The Anatomist’s Apprentice

Rating: 9
The Anatomist’s Apprentice

I got this book by accident, having re-tweeted @KensingtonBooks when they were doing a pre-release giveaway – and ending up winning a copy as a result …

I’m guessing a lot of people read the blurb for this book and think “OK, Sherlock Holmes meets CSI” and to some degree they’re not far off. The book is a procedural like the TV show, but to categorize it just by those factors does it a disservice.

The author, Tessa Harris, is a scholar and the novel is set squarely in the period she knows well, with levels of detail of the minutae of Victoria-era life that only a historian could bring to a page. What sets the book apart from similar historian-turned-novelist titles is that you can tell she has a passion for the subject – no simple recitation of facts and figures, rather her knowledge brings the entire story to vivid life.

The story is written in the vernacular of the times, making it feel like a story that would have been written *at* the time – that can be tricky to pull off, but she manages it very well, and it doesn’t distract from being absorbed in the story.
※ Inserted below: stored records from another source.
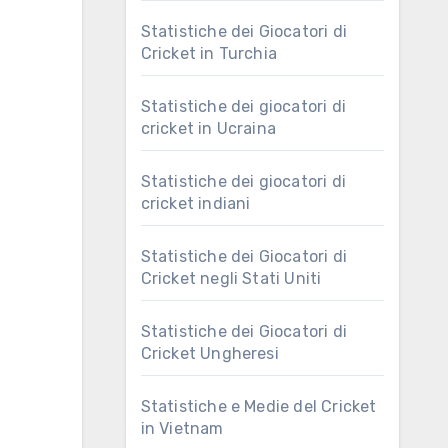
Statistiche dei Giocatori di
Cricket in Turchia
Statistiche dei giocatori di
cricket in Ucraina
Statistiche dei giocatori di
cricket indiani
Statistiche dei Giocatori di
Cricket negli Stati Uniti
Statistiche dei Giocatori di
Cricket Ungheresi
Statistiche e Medie del Cricket
in Vietnam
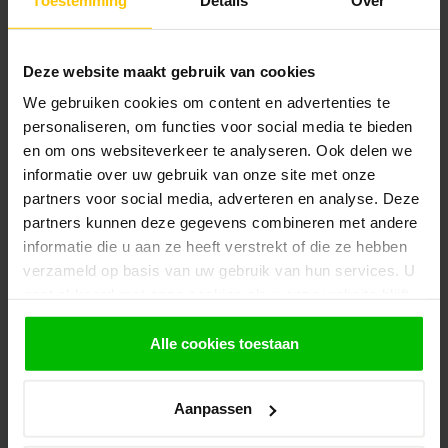
contact op met de
klantenservice
. Wij helpen u
graag verder met het samenstellen van uw
bestelling.
Deze website maakt gebruik van cookies
Afhalen en zeker weten dan uw
We gebruiken cookies om content en advertenties te
producten aanwezig zijn?:
1.
Voeg alle gewenste producten toe in de
personaliseren, om functies voor social media te bieden
winkelwagen.
en om ons websiteverkeer te analyseren. Ook delen we
informatie over uw gebruik van onze site met onze
2.
Ga naar de “Mijn Winkelwagen” pagina.
partners voor social media, adverteren en analyse. Deze
3.
Rond de bestelling af waarbij je kiest voor
partners kunnen deze gegevens combineren met andere
afhalen in de winkel. Vermeld in het
informatie die u aan ze heeft verstrekt of die ze hebben
opmerkingen veld de gewenste afhaaldatum.
verzameld op basis van uw gebruik van hun services. U
gaat akkoord met onze cookies als u onze website blijft
Let op!
gebruiken.
Je krijgt van ons bericht wanneer jouw
Alle cookies toestaan
bestelling gereed staat om af te halen. Wij
leggen bestellingen klaar en bestellen
eventueel artikelen die niet voorradig zijn bij
onze leverancier. Dit doen wij alleen wanneer
Aanpassen
uw bestelling vooraf per iDeal voldaan is.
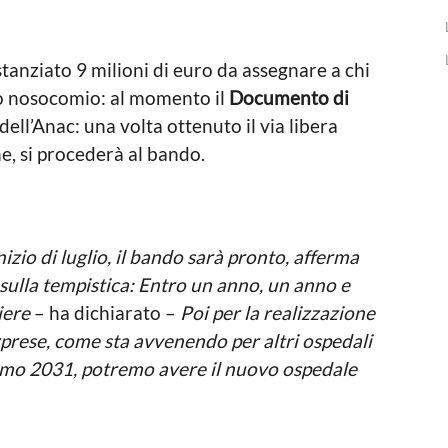
tanziato 9 milioni di euro da assegnare a chi
vo nosocomio: al momento il
Documento di
 dell’Anac: una volta ottenuto il via libera
e, si procederà al bando.
nizio di luglio, il bando sarà pronto, afferma
i sulla tempistica: Entro un anno, un anno e
iere
– ha dichiarato –
Poi per la realizzazione
rprese, come sta avvenendo per altri ospedali
imo 2031, potremo avere il nuovo ospedale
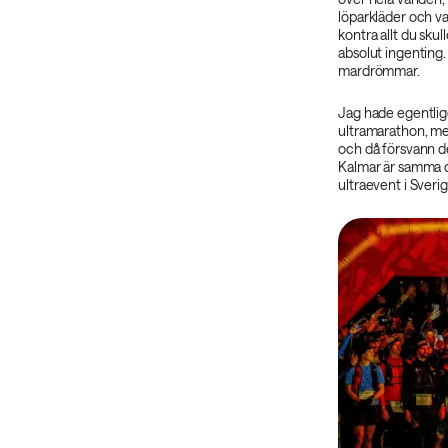
löparkläder och var
kontra allt du skul
absolut ingenting.
mardrömmar.
Jag hade egentlige
ultramarathon, me
och då försvann d
Kalmar är samma da
ultraevent i Sver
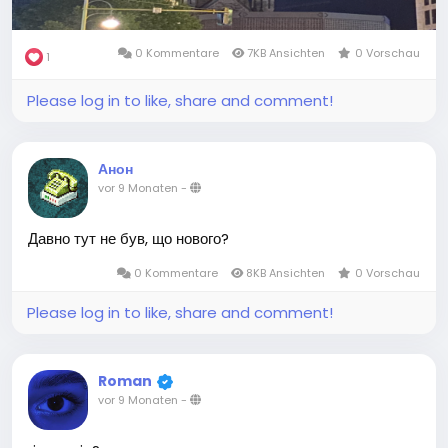
0 Kommentare
7KB Ansichten
0 Vorschau
1
Please log in to like, share and comment!
Анон
vor 9 Monaten
-
Давно тут не був, що нового?
0 Kommentare
8KB Ansichten
0 Vorschau
Please log in to like, share and comment!
Roman
vor 9 Monaten
-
Of course, it also means that her descriptions of things that decompose in the night can be somewhat visceral, but even that adds to the feeling of it being “contemporary” to the Victorian era.

The main character, Thomas Silkstone, comes through well – a trainee in what passed for medicine at the time, with some very strong opinions about how medicine could be, should be, used to detect and resolve crimes, is tasked with solving a murder – one for which the establishment (as always) has already made up its mind. Facing skepticism (and violence), he’s got an uphil battle ahead of him – and has ti invent the science that will help lead him to the truth.

Which as always ain’t what you think it is.